In the case of Miller v. Miller, 234 La. 883, 102 So.2d 52, the court stated:
“It has long been the jurisprudence of this state that dations between husband and wife are exceptional contracts and must comply with every provision of the law.” (Citations omitted.)
In Smith v. Smith, 239 La. 688, 119 So.2d 827, the court stated:
“It is well settled that dations between husband and wife, being a species of sale (Articles 2655-2659, Civil Code), are exceptional contracts and are absolutely null unless they come within one of the permissible categories. Pelletier v. State Nat. Bank, 117 La. 335, 41 So. 640; Kelly v. Kelly, 131 La. 1024, 60 So. 671; Miller v. Miller, 234 La. 883, 102 So.2d 52. Since contracts between spouses are specifically forbidden by Articles 1790 and 2446 of the Civil Code, save for the three purposes detailed in Article 2446, it follows that any husband and wife who attempt to contract in violation of those restrictions do so in fraudem legis. If parol evidence is admissible to show fraud practiced on one of the contracting parties, it would, a fortiori, appear that it should be received when the fraud has been perpetrated on the law itself.
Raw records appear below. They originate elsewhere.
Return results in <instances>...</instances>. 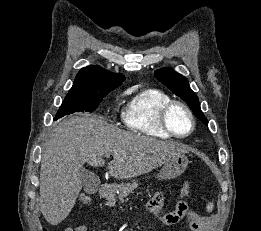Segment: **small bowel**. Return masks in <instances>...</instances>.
<instances>
[{
  "label": "small bowel",
  "instance_id": "obj_1",
  "mask_svg": "<svg viewBox=\"0 0 261 231\" xmlns=\"http://www.w3.org/2000/svg\"><path fill=\"white\" fill-rule=\"evenodd\" d=\"M185 194L180 195V199L176 202L175 207L172 211L162 214V209L164 206V198L161 194H156L153 196L147 206L150 215L160 224L163 225H175L177 224L182 218H186L190 220L191 217L196 215L193 210H191L186 201L182 199ZM64 231H87V227L85 225H80L76 228L67 227ZM93 231H104V230H93ZM202 231H213V226L209 225L207 228L203 229Z\"/></svg>",
  "mask_w": 261,
  "mask_h": 231
}]
</instances>
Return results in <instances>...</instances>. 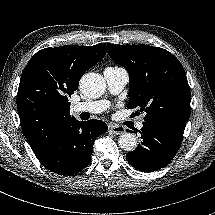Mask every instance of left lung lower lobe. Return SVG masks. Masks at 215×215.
Here are the masks:
<instances>
[{
  "label": "left lung lower lobe",
  "mask_w": 215,
  "mask_h": 215,
  "mask_svg": "<svg viewBox=\"0 0 215 215\" xmlns=\"http://www.w3.org/2000/svg\"><path fill=\"white\" fill-rule=\"evenodd\" d=\"M187 121L155 120L143 122L142 142L126 155L128 163L142 172L157 171L173 159L183 139Z\"/></svg>",
  "instance_id": "0a47b994"
}]
</instances>
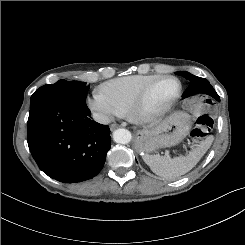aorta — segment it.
I'll return each instance as SVG.
<instances>
[{"label": "aorta", "instance_id": "obj_1", "mask_svg": "<svg viewBox=\"0 0 245 245\" xmlns=\"http://www.w3.org/2000/svg\"><path fill=\"white\" fill-rule=\"evenodd\" d=\"M132 139L131 132L124 128H119L113 132V140L116 143L128 144Z\"/></svg>", "mask_w": 245, "mask_h": 245}]
</instances>
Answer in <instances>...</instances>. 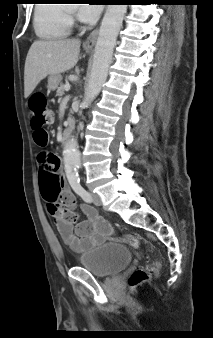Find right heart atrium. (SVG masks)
<instances>
[{
	"label": "right heart atrium",
	"instance_id": "1",
	"mask_svg": "<svg viewBox=\"0 0 213 338\" xmlns=\"http://www.w3.org/2000/svg\"><path fill=\"white\" fill-rule=\"evenodd\" d=\"M67 20H68V22H70V21H71V18L69 17Z\"/></svg>",
	"mask_w": 213,
	"mask_h": 338
}]
</instances>
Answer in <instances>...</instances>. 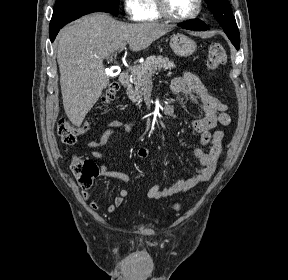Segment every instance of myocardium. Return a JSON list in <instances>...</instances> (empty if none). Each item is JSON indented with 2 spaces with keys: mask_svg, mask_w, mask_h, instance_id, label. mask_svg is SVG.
I'll use <instances>...</instances> for the list:
<instances>
[{
  "mask_svg": "<svg viewBox=\"0 0 288 280\" xmlns=\"http://www.w3.org/2000/svg\"><path fill=\"white\" fill-rule=\"evenodd\" d=\"M156 4L158 12L163 18L172 22H186L195 19L201 13L203 0H197L195 10L191 14L182 17L175 16L169 11L166 0H156Z\"/></svg>",
  "mask_w": 288,
  "mask_h": 280,
  "instance_id": "obj_1",
  "label": "myocardium"
}]
</instances>
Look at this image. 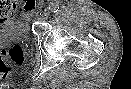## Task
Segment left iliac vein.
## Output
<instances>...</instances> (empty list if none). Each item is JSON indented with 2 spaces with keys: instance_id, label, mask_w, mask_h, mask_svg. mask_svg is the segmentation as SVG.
Here are the masks:
<instances>
[{
  "instance_id": "1",
  "label": "left iliac vein",
  "mask_w": 131,
  "mask_h": 89,
  "mask_svg": "<svg viewBox=\"0 0 131 89\" xmlns=\"http://www.w3.org/2000/svg\"><path fill=\"white\" fill-rule=\"evenodd\" d=\"M49 15H50V10H49V9H45V10L43 11V14H42L43 18H48Z\"/></svg>"
}]
</instances>
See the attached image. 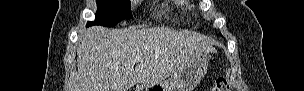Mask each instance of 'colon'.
I'll use <instances>...</instances> for the list:
<instances>
[{
    "mask_svg": "<svg viewBox=\"0 0 304 91\" xmlns=\"http://www.w3.org/2000/svg\"><path fill=\"white\" fill-rule=\"evenodd\" d=\"M213 90L215 91H231L232 87L230 83L224 77H217L215 79V85Z\"/></svg>",
    "mask_w": 304,
    "mask_h": 91,
    "instance_id": "obj_1",
    "label": "colon"
}]
</instances>
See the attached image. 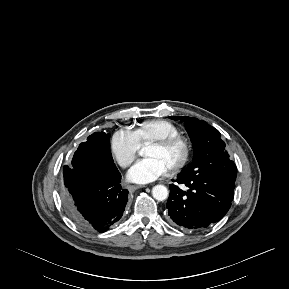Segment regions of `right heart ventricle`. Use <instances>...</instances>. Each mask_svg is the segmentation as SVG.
<instances>
[{
    "label": "right heart ventricle",
    "instance_id": "right-heart-ventricle-1",
    "mask_svg": "<svg viewBox=\"0 0 289 289\" xmlns=\"http://www.w3.org/2000/svg\"><path fill=\"white\" fill-rule=\"evenodd\" d=\"M133 133L139 145H149L151 142L170 136L179 135V129L170 121L152 119L139 123Z\"/></svg>",
    "mask_w": 289,
    "mask_h": 289
}]
</instances>
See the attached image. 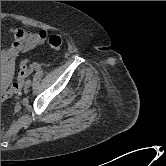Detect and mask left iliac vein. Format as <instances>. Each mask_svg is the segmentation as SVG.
<instances>
[{"instance_id":"1","label":"left iliac vein","mask_w":166,"mask_h":166,"mask_svg":"<svg viewBox=\"0 0 166 166\" xmlns=\"http://www.w3.org/2000/svg\"><path fill=\"white\" fill-rule=\"evenodd\" d=\"M31 85H32V81H31V80H27V81L25 82V87H26V88L31 87Z\"/></svg>"}]
</instances>
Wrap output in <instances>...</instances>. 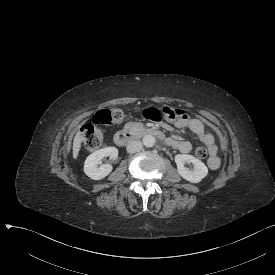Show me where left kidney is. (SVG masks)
Returning <instances> with one entry per match:
<instances>
[{"mask_svg": "<svg viewBox=\"0 0 275 275\" xmlns=\"http://www.w3.org/2000/svg\"><path fill=\"white\" fill-rule=\"evenodd\" d=\"M175 162L178 173L190 182L198 183L208 174L206 165L192 155L178 154L175 156ZM185 163H192L194 166L193 170L186 168L184 166Z\"/></svg>", "mask_w": 275, "mask_h": 275, "instance_id": "obj_1", "label": "left kidney"}]
</instances>
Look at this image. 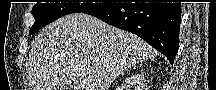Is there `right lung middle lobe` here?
Returning <instances> with one entry per match:
<instances>
[{"instance_id": "dd1d6c3e", "label": "right lung middle lobe", "mask_w": 216, "mask_h": 90, "mask_svg": "<svg viewBox=\"0 0 216 90\" xmlns=\"http://www.w3.org/2000/svg\"><path fill=\"white\" fill-rule=\"evenodd\" d=\"M108 3H36L32 9L35 19L29 34H33L43 26L56 19L72 13H87L88 11L107 5Z\"/></svg>"}]
</instances>
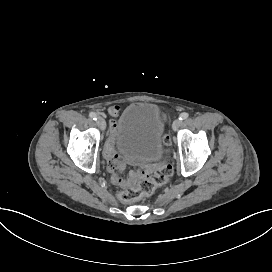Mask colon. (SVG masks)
<instances>
[{"label": "colon", "mask_w": 272, "mask_h": 272, "mask_svg": "<svg viewBox=\"0 0 272 272\" xmlns=\"http://www.w3.org/2000/svg\"><path fill=\"white\" fill-rule=\"evenodd\" d=\"M164 141H168L167 135L163 136ZM124 159L119 157L110 162V168L122 171L124 169ZM173 167L171 164L166 163L162 167L153 171L152 174L134 173L131 176H114V181L121 187V193L129 196L131 200L138 199L140 195L149 196L153 194L155 187L167 182L168 178L172 175Z\"/></svg>", "instance_id": "obj_1"}]
</instances>
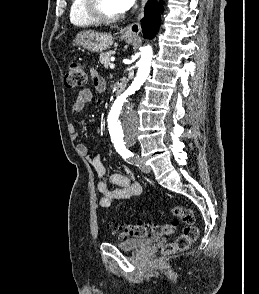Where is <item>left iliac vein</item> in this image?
Masks as SVG:
<instances>
[{"label":"left iliac vein","instance_id":"4c4485c4","mask_svg":"<svg viewBox=\"0 0 259 294\" xmlns=\"http://www.w3.org/2000/svg\"><path fill=\"white\" fill-rule=\"evenodd\" d=\"M138 159H139V160H138V162H137V165H138L139 169H140L143 173H146V174L150 173V172H151V168L145 164V162H144L143 159H141V158H138Z\"/></svg>","mask_w":259,"mask_h":294}]
</instances>
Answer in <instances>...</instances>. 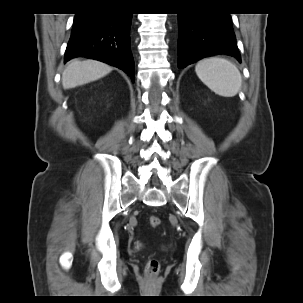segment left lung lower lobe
I'll return each mask as SVG.
<instances>
[{
    "mask_svg": "<svg viewBox=\"0 0 303 303\" xmlns=\"http://www.w3.org/2000/svg\"><path fill=\"white\" fill-rule=\"evenodd\" d=\"M178 67L226 54L241 62L228 13L178 14Z\"/></svg>",
    "mask_w": 303,
    "mask_h": 303,
    "instance_id": "1",
    "label": "left lung lower lobe"
}]
</instances>
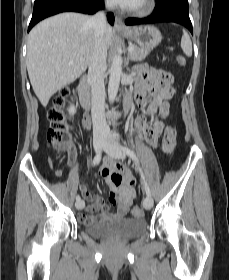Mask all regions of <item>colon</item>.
<instances>
[{"label": "colon", "instance_id": "5ec220e1", "mask_svg": "<svg viewBox=\"0 0 229 280\" xmlns=\"http://www.w3.org/2000/svg\"><path fill=\"white\" fill-rule=\"evenodd\" d=\"M177 64L183 66L186 59L183 55L176 56ZM156 79L165 86H171L174 82V77L171 72L157 69L155 70ZM74 96V91L70 88H63L60 93L53 98V105L48 112V119L50 122L47 130L46 138L49 145L58 152H64L70 149L69 141V124L66 117V109ZM177 145V131L175 126L168 125L165 129L162 139V149L166 154H172ZM124 177L118 173L112 175V182L115 185H120ZM116 195L111 193L109 196L110 203H114ZM133 214L136 217H142L144 211L140 206L133 209Z\"/></svg>", "mask_w": 229, "mask_h": 280}]
</instances>
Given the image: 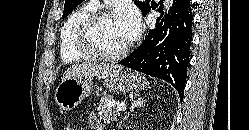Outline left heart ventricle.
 <instances>
[{"instance_id": "left-heart-ventricle-1", "label": "left heart ventricle", "mask_w": 249, "mask_h": 130, "mask_svg": "<svg viewBox=\"0 0 249 130\" xmlns=\"http://www.w3.org/2000/svg\"><path fill=\"white\" fill-rule=\"evenodd\" d=\"M93 38L96 46L107 53L118 52L129 43L116 15L102 20L95 28Z\"/></svg>"}]
</instances>
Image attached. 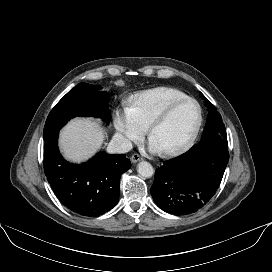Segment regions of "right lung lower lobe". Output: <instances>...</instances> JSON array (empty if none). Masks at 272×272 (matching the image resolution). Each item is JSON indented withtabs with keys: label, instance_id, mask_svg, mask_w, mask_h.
Masks as SVG:
<instances>
[{
	"label": "right lung lower lobe",
	"instance_id": "right-lung-lower-lobe-1",
	"mask_svg": "<svg viewBox=\"0 0 272 272\" xmlns=\"http://www.w3.org/2000/svg\"><path fill=\"white\" fill-rule=\"evenodd\" d=\"M58 134L44 145V171L55 195L71 211L95 217L118 202L120 176L131 167L126 155L98 153L87 163L71 164L57 147Z\"/></svg>",
	"mask_w": 272,
	"mask_h": 272
}]
</instances>
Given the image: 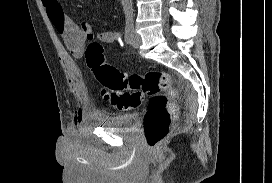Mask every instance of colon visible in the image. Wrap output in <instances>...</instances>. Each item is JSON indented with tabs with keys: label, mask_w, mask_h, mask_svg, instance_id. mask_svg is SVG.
Segmentation results:
<instances>
[{
	"label": "colon",
	"mask_w": 272,
	"mask_h": 183,
	"mask_svg": "<svg viewBox=\"0 0 272 183\" xmlns=\"http://www.w3.org/2000/svg\"><path fill=\"white\" fill-rule=\"evenodd\" d=\"M87 65L100 85L102 97L119 110L138 107L144 95L150 97L144 119V134L150 147L160 144L169 134L177 116V90L167 72L149 71L127 74L107 64L103 47L90 43L85 51Z\"/></svg>",
	"instance_id": "obj_1"
}]
</instances>
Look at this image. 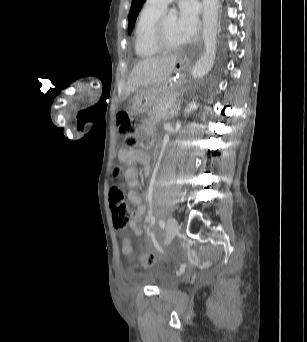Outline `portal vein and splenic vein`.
I'll list each match as a JSON object with an SVG mask.
<instances>
[{"label":"portal vein and splenic vein","instance_id":"1","mask_svg":"<svg viewBox=\"0 0 307 342\" xmlns=\"http://www.w3.org/2000/svg\"><path fill=\"white\" fill-rule=\"evenodd\" d=\"M163 109H164L165 111H169V110H171L172 108L169 107V106H165Z\"/></svg>","mask_w":307,"mask_h":342}]
</instances>
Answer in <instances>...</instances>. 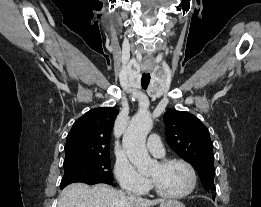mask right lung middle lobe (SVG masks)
<instances>
[{"label":"right lung middle lobe","mask_w":261,"mask_h":207,"mask_svg":"<svg viewBox=\"0 0 261 207\" xmlns=\"http://www.w3.org/2000/svg\"><path fill=\"white\" fill-rule=\"evenodd\" d=\"M63 166L61 188L74 182L113 181L109 155L64 161Z\"/></svg>","instance_id":"1"}]
</instances>
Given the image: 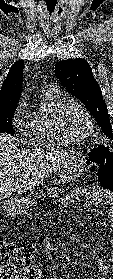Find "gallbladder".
Listing matches in <instances>:
<instances>
[{
  "label": "gallbladder",
  "mask_w": 113,
  "mask_h": 279,
  "mask_svg": "<svg viewBox=\"0 0 113 279\" xmlns=\"http://www.w3.org/2000/svg\"><path fill=\"white\" fill-rule=\"evenodd\" d=\"M6 203H7V202L2 201V200L0 199V212H1L2 208H4V209L6 208ZM11 203H12L13 207H15V202H14V201H11Z\"/></svg>",
  "instance_id": "1"
}]
</instances>
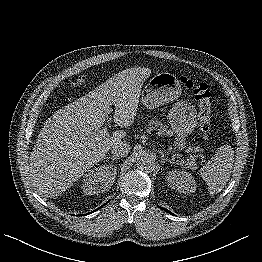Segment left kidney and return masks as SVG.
Here are the masks:
<instances>
[{
    "label": "left kidney",
    "mask_w": 262,
    "mask_h": 262,
    "mask_svg": "<svg viewBox=\"0 0 262 262\" xmlns=\"http://www.w3.org/2000/svg\"><path fill=\"white\" fill-rule=\"evenodd\" d=\"M167 183L169 187L179 193H194L196 191V182L192 175L184 170H174L167 174Z\"/></svg>",
    "instance_id": "left-kidney-1"
}]
</instances>
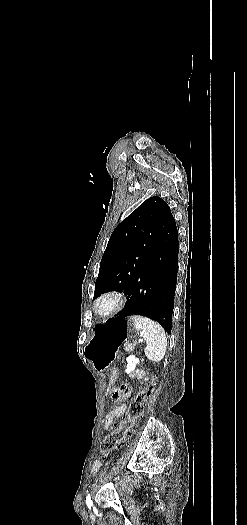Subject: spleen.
Listing matches in <instances>:
<instances>
[{"label": "spleen", "instance_id": "spleen-1", "mask_svg": "<svg viewBox=\"0 0 247 525\" xmlns=\"http://www.w3.org/2000/svg\"><path fill=\"white\" fill-rule=\"evenodd\" d=\"M132 321L135 323V327L141 335H143L146 347L144 353L153 363H159L164 359L167 347L166 333L155 321L147 319V317H138V315H133L131 317Z\"/></svg>", "mask_w": 247, "mask_h": 525}]
</instances>
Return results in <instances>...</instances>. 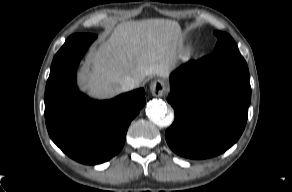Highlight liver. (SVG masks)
<instances>
[{"label":"liver","instance_id":"liver-1","mask_svg":"<svg viewBox=\"0 0 292 192\" xmlns=\"http://www.w3.org/2000/svg\"><path fill=\"white\" fill-rule=\"evenodd\" d=\"M183 49L177 21L145 19L118 24L98 49L89 53L90 66L82 68L83 88L98 98L113 97L123 90L129 76L136 87L148 76L167 77Z\"/></svg>","mask_w":292,"mask_h":192}]
</instances>
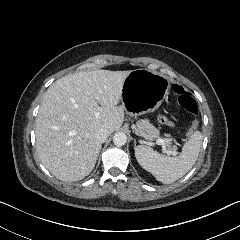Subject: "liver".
Listing matches in <instances>:
<instances>
[{"label":"liver","instance_id":"1","mask_svg":"<svg viewBox=\"0 0 240 240\" xmlns=\"http://www.w3.org/2000/svg\"><path fill=\"white\" fill-rule=\"evenodd\" d=\"M130 72L80 71L49 86L35 120V143L57 179L78 181L93 170L101 149L97 130L112 133L123 124L124 108L117 104Z\"/></svg>","mask_w":240,"mask_h":240}]
</instances>
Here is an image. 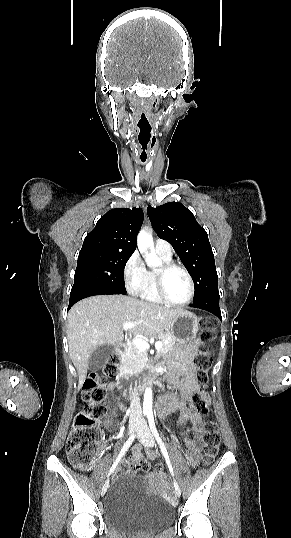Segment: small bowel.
Listing matches in <instances>:
<instances>
[{
  "instance_id": "c3829d8e",
  "label": "small bowel",
  "mask_w": 291,
  "mask_h": 538,
  "mask_svg": "<svg viewBox=\"0 0 291 538\" xmlns=\"http://www.w3.org/2000/svg\"><path fill=\"white\" fill-rule=\"evenodd\" d=\"M196 347L191 346L185 349L179 356L170 362L168 373L169 382L178 390V394L167 393L158 398L157 410L160 416L165 417L178 410L181 411L177 423L179 426L190 424L184 434L191 432L192 438H184L186 457L191 467H196L201 461V448L204 443L205 423L200 414L186 408L187 400L198 390L199 386L194 377V368L192 357ZM118 382L112 381L107 385V391L112 394L117 388ZM107 404L110 408V416L107 418L105 425L113 427L115 419L119 417V412L126 410L125 404L119 397L109 396ZM149 459H153L156 453L148 450ZM142 458L141 448L135 445L132 448V460L138 462Z\"/></svg>"
}]
</instances>
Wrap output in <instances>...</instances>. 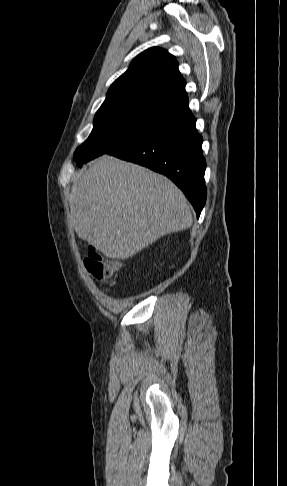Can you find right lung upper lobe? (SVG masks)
<instances>
[{
  "label": "right lung upper lobe",
  "instance_id": "1",
  "mask_svg": "<svg viewBox=\"0 0 287 486\" xmlns=\"http://www.w3.org/2000/svg\"><path fill=\"white\" fill-rule=\"evenodd\" d=\"M185 85L175 57L162 48H149L115 80L102 106L147 104L173 112L188 105Z\"/></svg>",
  "mask_w": 287,
  "mask_h": 486
}]
</instances>
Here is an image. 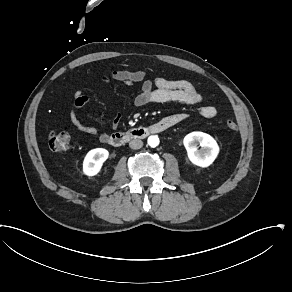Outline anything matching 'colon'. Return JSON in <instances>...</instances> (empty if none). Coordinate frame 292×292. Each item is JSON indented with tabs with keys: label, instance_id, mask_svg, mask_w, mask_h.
<instances>
[{
	"label": "colon",
	"instance_id": "obj_1",
	"mask_svg": "<svg viewBox=\"0 0 292 292\" xmlns=\"http://www.w3.org/2000/svg\"><path fill=\"white\" fill-rule=\"evenodd\" d=\"M225 125L232 132L237 130V125L232 120H226ZM48 144L53 153H66L70 149L71 135L66 131H53L48 136Z\"/></svg>",
	"mask_w": 292,
	"mask_h": 292
}]
</instances>
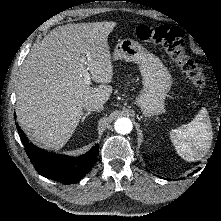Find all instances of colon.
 I'll return each instance as SVG.
<instances>
[{
  "instance_id": "obj_1",
  "label": "colon",
  "mask_w": 221,
  "mask_h": 221,
  "mask_svg": "<svg viewBox=\"0 0 221 221\" xmlns=\"http://www.w3.org/2000/svg\"><path fill=\"white\" fill-rule=\"evenodd\" d=\"M132 32L141 41L162 46L184 73L192 88L197 92L204 90L202 68L187 51L182 32L178 28L170 25H140Z\"/></svg>"
}]
</instances>
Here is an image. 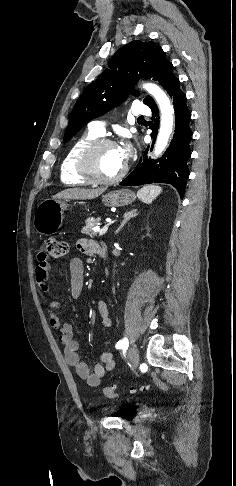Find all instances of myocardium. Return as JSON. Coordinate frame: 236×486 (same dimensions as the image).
I'll use <instances>...</instances> for the list:
<instances>
[{
	"label": "myocardium",
	"instance_id": "obj_1",
	"mask_svg": "<svg viewBox=\"0 0 236 486\" xmlns=\"http://www.w3.org/2000/svg\"><path fill=\"white\" fill-rule=\"evenodd\" d=\"M104 146L118 147L117 143L108 138H97L88 143L79 153L77 159V172L89 183L108 185L119 182L127 173L125 164L123 169L114 177L105 178L98 174L95 168V156L98 150Z\"/></svg>",
	"mask_w": 236,
	"mask_h": 486
}]
</instances>
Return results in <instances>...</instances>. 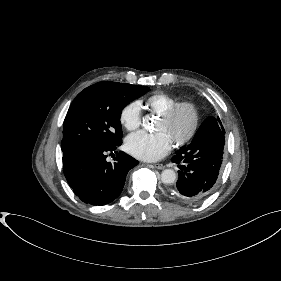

And so this court has held that parol evidence may be introduced to show that any obligation has been contracted in fraudem legis regardless of what form may have been given to the re-probated contract. Lazare v. Jacques, 15 La.Ann. 599; Kelly v. Kelly, supra; Ducote v. Stark, La.App., 87 So.2d 770.”
After hearing the testimony in the instant case, the trial judge was of the opinion that the dation en paiment was without consideration, therefore, an absolute nullity. He found that the plaintiff’s wife’s parents were sharecroppers and that his wife did not inherit or acquire any funds during the marriage which she could have advanced to plaintiff.
After a careful review of the record, we agree with the trial judge that the plaintiff was never indebted to his wife in the sum of $4;500.00, the consideration set forth in the dation en paiment, or any other money, simply because she never owned any para-phernal funds which she could have turned over to him.
Able counsel for defendants cites in support of his position the case of Dipuma v. Dipuma (La.App., 1 Cir., 1961), 136 So.2d 505. This Court is of the opinion that the Dipuma case, supra, is distinguishable on its facts from the instant case for the reason that in that case the court was dealing with property which had been transferred to a concubine, and the subject matter of dation en paiment was not an issue in that case.
This suit to set aside the 1932 dation en paiment was filed in August of 1962, the *525plaintiff’s wife having died in 1959. To the suit, the defendants filed pleas of five, ten, and twenty years prescription. However, under LSA-Civil Code Article 3523, “Husbands and wives can not prescribe against each other”, and the plaintiff’s wife did not die until 1959. No issue on appeal is raised that the suit has prescribed.
For the reasons assigned, the judgment of the district court is affirmed at appellants’ costs.